>>>>
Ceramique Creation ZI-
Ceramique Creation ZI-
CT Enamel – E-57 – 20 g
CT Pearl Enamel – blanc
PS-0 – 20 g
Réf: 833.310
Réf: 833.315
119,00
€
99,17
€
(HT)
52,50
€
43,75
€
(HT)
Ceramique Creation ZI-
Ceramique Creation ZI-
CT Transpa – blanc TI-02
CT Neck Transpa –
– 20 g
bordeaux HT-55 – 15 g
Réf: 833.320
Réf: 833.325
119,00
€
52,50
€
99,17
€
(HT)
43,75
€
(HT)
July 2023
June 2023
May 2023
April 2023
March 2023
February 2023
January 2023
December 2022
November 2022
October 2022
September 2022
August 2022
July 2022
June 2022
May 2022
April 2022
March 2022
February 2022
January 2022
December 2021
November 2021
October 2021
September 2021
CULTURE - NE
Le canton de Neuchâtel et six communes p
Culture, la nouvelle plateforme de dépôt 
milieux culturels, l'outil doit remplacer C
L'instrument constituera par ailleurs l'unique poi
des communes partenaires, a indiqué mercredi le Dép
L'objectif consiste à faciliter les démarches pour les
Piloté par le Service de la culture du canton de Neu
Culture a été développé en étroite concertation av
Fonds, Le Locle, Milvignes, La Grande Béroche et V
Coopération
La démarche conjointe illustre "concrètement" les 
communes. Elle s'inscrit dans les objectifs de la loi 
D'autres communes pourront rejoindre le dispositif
<<<<
>>>>
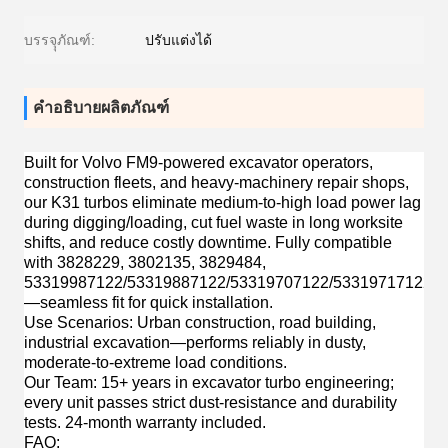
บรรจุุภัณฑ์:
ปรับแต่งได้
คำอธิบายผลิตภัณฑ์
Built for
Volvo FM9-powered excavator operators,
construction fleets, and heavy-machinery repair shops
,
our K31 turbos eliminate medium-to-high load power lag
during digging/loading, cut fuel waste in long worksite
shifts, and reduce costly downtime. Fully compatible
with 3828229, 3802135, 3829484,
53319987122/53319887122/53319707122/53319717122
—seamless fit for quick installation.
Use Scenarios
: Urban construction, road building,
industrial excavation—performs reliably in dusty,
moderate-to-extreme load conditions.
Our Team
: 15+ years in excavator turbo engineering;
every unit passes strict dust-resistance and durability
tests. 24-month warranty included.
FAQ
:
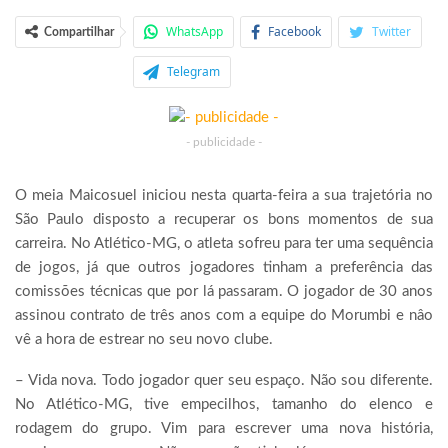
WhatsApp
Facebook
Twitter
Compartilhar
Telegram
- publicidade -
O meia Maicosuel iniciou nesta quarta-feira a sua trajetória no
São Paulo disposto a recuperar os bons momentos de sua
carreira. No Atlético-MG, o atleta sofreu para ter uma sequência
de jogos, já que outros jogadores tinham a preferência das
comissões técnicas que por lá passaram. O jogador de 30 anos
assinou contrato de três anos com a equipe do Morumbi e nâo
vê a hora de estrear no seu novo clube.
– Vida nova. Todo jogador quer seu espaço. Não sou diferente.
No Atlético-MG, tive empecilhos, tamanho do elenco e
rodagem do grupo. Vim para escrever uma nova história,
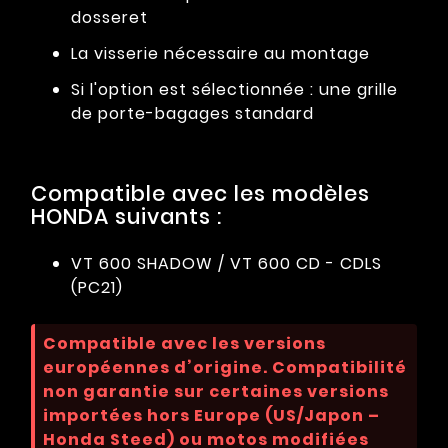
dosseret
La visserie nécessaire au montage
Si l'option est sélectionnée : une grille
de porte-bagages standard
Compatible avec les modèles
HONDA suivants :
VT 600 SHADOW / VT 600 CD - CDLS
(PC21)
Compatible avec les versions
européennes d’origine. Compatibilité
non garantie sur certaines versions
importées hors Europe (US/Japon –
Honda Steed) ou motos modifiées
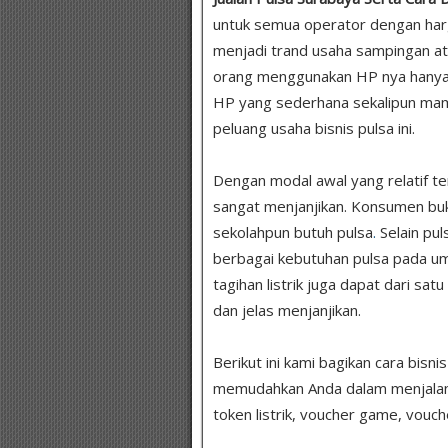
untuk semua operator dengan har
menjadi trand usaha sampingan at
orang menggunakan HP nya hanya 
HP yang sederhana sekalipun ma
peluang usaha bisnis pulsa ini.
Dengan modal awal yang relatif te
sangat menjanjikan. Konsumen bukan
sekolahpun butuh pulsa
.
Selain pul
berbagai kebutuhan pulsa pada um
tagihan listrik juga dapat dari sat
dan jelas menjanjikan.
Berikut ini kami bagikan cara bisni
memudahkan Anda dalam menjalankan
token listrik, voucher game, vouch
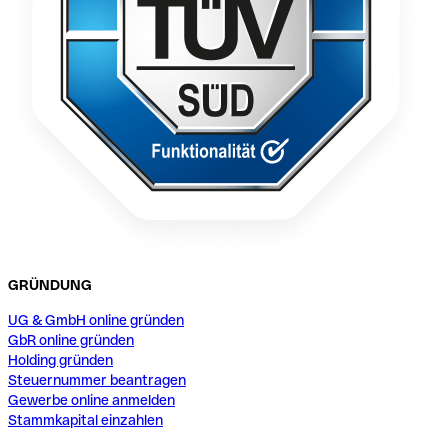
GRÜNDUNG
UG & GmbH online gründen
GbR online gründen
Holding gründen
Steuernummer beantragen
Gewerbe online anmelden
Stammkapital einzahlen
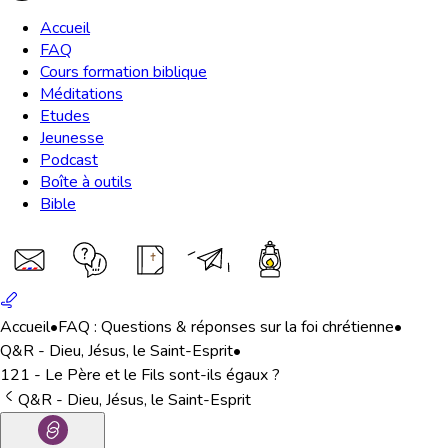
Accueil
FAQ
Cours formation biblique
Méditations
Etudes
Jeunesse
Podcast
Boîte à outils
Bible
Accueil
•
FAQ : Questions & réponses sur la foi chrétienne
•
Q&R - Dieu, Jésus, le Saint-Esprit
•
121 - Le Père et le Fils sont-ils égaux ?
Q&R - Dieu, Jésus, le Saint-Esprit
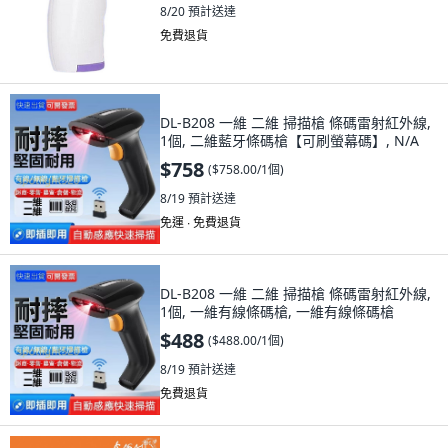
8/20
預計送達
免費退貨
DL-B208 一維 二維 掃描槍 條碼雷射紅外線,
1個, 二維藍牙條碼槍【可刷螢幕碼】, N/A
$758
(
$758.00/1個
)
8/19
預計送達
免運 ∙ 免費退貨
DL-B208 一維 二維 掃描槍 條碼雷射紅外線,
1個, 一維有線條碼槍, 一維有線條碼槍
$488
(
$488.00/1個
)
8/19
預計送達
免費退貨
<<<<
Your assignment: Copy each line in the data that holds the word "pulsa".

Result of this task:
peluang usaha bisnis pulsa ini.
sekolahpun butuh pulsa
berbagai kebutuhan pulsa pada um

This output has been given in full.